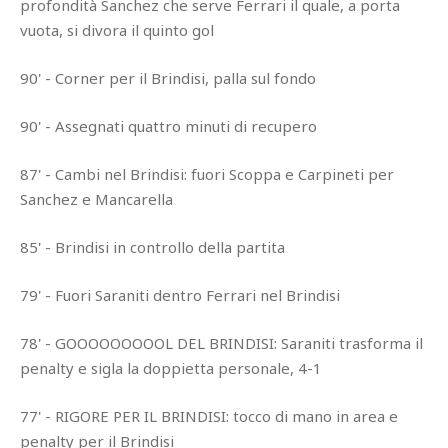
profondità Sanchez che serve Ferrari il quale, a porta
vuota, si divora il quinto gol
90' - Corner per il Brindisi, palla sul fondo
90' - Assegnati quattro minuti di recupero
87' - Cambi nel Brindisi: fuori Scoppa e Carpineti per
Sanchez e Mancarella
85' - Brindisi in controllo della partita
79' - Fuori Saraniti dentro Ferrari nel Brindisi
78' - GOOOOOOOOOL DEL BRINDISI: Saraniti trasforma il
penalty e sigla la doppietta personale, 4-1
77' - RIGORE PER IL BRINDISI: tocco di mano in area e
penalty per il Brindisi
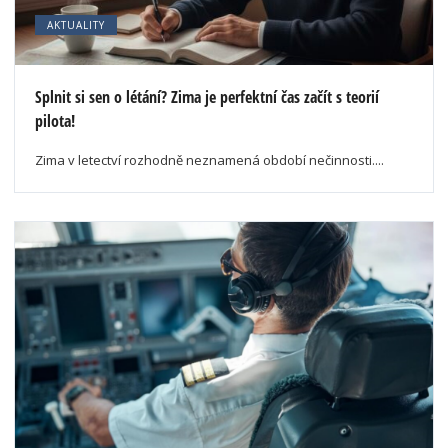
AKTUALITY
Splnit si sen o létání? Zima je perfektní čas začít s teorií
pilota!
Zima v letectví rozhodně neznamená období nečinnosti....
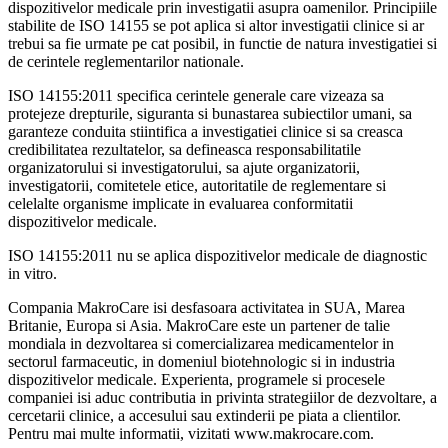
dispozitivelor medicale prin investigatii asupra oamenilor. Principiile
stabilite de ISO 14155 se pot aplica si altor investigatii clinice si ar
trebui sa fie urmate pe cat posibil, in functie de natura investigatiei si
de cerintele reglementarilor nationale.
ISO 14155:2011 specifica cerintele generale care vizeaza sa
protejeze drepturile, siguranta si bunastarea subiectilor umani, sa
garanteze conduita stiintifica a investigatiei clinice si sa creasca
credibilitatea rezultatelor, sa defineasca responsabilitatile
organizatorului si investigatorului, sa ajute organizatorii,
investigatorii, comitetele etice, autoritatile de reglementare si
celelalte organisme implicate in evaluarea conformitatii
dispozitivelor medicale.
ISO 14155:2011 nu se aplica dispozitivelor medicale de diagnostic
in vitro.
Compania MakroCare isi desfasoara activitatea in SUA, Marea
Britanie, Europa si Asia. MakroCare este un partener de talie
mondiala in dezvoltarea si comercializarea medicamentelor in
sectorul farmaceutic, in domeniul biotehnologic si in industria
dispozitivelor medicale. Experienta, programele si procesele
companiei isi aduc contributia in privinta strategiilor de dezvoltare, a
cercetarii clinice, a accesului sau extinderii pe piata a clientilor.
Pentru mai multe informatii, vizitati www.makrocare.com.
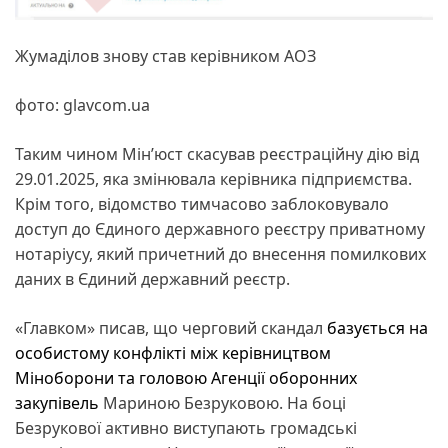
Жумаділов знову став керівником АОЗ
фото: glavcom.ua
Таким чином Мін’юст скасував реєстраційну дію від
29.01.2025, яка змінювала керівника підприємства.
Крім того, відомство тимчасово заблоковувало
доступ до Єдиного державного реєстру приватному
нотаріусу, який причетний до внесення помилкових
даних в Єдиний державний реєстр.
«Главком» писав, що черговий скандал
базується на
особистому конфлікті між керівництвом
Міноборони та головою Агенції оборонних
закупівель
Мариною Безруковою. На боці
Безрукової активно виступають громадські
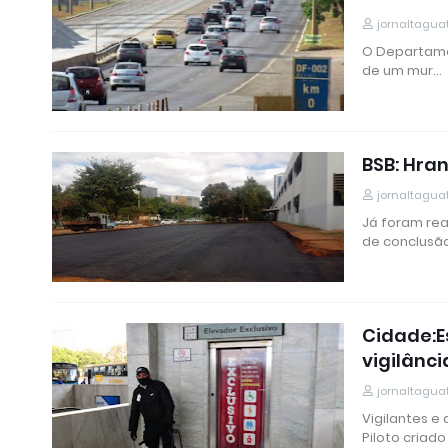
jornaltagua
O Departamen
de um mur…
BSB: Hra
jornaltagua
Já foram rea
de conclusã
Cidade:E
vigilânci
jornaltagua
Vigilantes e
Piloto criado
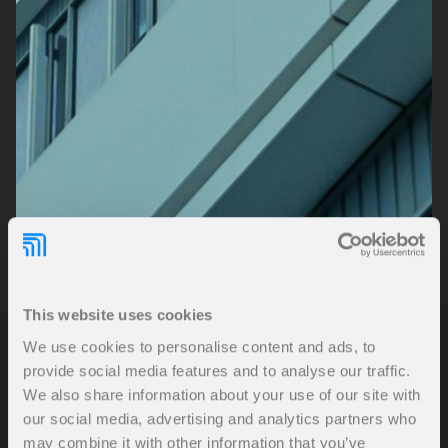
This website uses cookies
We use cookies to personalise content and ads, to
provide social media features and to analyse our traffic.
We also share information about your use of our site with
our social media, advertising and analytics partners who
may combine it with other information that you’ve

* * *

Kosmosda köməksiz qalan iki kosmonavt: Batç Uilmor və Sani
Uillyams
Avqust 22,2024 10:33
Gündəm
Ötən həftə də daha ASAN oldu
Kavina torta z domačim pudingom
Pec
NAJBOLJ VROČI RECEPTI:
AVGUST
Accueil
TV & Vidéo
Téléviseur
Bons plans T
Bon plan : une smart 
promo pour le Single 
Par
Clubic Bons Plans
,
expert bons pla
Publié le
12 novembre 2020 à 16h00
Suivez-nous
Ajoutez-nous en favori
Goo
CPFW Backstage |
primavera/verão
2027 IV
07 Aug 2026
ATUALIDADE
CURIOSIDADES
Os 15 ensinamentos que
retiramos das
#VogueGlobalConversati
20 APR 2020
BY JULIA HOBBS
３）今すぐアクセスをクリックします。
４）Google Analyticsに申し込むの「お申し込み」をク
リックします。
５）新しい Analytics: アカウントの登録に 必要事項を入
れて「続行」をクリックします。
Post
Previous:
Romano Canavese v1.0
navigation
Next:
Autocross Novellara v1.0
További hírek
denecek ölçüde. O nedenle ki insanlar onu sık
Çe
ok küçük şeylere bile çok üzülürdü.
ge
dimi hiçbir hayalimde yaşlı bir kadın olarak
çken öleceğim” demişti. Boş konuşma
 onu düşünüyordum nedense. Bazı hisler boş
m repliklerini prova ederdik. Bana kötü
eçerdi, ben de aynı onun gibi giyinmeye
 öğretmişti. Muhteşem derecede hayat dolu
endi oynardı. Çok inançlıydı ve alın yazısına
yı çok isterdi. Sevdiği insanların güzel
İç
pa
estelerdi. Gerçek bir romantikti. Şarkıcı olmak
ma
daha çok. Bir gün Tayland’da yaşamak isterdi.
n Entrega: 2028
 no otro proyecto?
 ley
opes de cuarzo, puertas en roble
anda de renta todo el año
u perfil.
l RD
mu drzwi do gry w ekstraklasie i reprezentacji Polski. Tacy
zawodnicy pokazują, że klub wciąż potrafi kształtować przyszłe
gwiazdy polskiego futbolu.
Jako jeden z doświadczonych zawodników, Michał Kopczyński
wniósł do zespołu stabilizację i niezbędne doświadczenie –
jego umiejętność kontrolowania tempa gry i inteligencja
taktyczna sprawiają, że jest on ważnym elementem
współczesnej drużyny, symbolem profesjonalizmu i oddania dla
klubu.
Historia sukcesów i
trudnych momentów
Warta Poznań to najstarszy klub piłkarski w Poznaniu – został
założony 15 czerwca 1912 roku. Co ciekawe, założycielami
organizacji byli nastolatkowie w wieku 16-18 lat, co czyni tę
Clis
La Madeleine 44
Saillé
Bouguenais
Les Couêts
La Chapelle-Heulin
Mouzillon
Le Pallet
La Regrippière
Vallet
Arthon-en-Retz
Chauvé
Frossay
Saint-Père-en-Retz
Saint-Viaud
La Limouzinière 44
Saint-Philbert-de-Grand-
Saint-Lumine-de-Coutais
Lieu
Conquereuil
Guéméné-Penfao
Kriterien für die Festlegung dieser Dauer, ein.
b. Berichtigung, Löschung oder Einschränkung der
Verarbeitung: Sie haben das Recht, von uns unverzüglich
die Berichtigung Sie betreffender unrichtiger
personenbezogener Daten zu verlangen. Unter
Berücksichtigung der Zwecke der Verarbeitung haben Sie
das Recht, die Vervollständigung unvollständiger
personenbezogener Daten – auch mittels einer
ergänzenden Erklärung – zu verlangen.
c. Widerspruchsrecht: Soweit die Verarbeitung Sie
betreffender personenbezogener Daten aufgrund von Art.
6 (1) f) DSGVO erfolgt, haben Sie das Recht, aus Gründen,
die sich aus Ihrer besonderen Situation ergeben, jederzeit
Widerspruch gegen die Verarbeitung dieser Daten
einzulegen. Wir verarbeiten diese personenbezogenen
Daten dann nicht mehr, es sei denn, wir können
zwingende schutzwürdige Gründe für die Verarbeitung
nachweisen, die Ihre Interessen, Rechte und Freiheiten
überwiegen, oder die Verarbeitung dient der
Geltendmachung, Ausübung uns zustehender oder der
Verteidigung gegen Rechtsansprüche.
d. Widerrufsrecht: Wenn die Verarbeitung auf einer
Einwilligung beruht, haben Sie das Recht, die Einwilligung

==

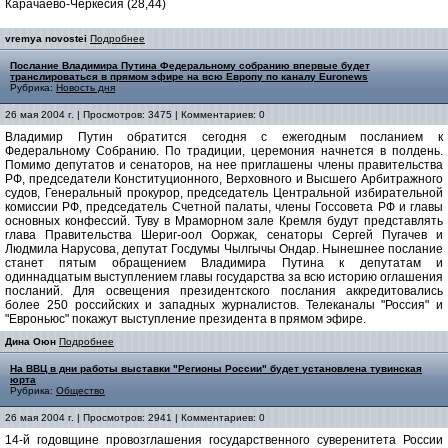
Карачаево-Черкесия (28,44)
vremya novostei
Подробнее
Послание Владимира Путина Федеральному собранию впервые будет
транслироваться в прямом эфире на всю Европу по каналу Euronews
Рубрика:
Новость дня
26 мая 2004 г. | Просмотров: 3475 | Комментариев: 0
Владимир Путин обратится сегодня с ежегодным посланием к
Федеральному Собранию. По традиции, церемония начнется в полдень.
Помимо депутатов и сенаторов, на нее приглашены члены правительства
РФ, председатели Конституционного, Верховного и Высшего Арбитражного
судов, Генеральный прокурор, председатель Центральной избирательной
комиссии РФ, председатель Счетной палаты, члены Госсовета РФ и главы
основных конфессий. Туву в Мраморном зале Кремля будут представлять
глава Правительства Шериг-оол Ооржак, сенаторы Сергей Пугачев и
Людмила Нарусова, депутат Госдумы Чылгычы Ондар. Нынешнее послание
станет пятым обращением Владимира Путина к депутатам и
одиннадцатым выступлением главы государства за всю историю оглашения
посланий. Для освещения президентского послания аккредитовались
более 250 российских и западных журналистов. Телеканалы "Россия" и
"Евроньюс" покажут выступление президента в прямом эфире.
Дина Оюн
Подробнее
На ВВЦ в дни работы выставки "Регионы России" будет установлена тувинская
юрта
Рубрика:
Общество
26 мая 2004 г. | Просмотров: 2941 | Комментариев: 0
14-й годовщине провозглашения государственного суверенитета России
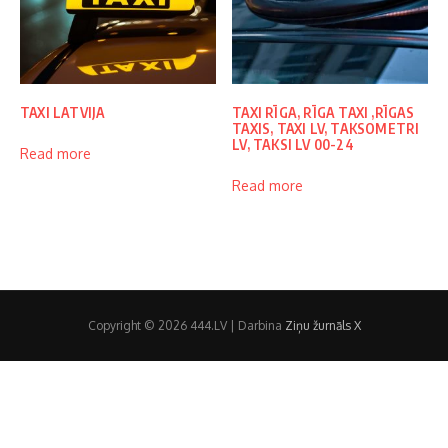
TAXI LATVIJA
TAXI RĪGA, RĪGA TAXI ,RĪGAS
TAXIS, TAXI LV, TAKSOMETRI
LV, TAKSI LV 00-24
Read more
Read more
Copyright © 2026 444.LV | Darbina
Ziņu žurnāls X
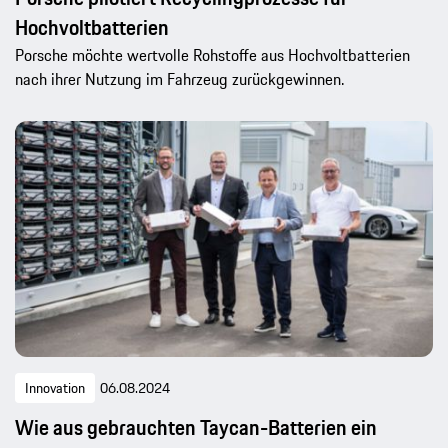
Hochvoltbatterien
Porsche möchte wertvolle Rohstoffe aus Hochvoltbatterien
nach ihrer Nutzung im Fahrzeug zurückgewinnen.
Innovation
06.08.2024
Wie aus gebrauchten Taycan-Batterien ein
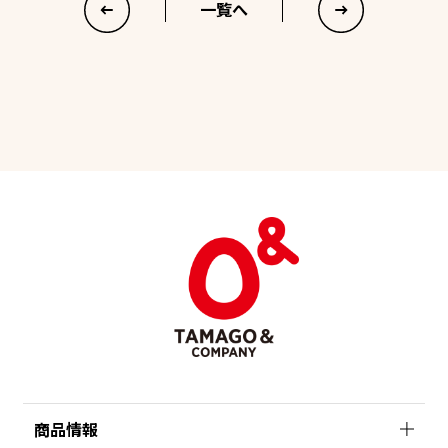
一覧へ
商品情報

▶ _Instructions for the task_
After locating the line with "Berücksichtigung der Zwecke" in the material above, return it and each line after it exactly, ending at the line with "Einwilligung beruht, haben".

▶ _Task response_
Berücksichtigung der Zwecke der Verarbeitung haben Sie
das Recht, die Vervollständigung unvollständiger
personenbezogener Daten – auch mittels einer
ergänzenden Erklärung – zu verlangen.
c. Widerspruchsrecht: Soweit die Verarbeitung Sie
betreffender personenbezogener Daten aufgrund von Art.
6 (1) f) DSGVO erfolgt, haben Sie das Recht, aus Gründen,
die sich aus Ihrer besonderen Situation ergeben, jederzeit
Widerspruch gegen die Verarbeitung dieser Daten
einzulegen. Wir verarbeiten diese personenbezogenen
Daten dann nicht mehr, es sei denn, wir können
zwingende schutzwürdige Gründe für die Verarbeitung
nachweisen, die Ihre Interessen, Rechte und Freiheiten
überwiegen, oder die Verarbeitung dient der
Geltendmachung, Ausübung uns zustehender oder der
Verteidigung gegen Rechtsansprüche.
d. Widerrufsrecht: Wenn die Verarbeitung auf einer
Einwilligung beruht, haben Sie das Recht, die Einwilligung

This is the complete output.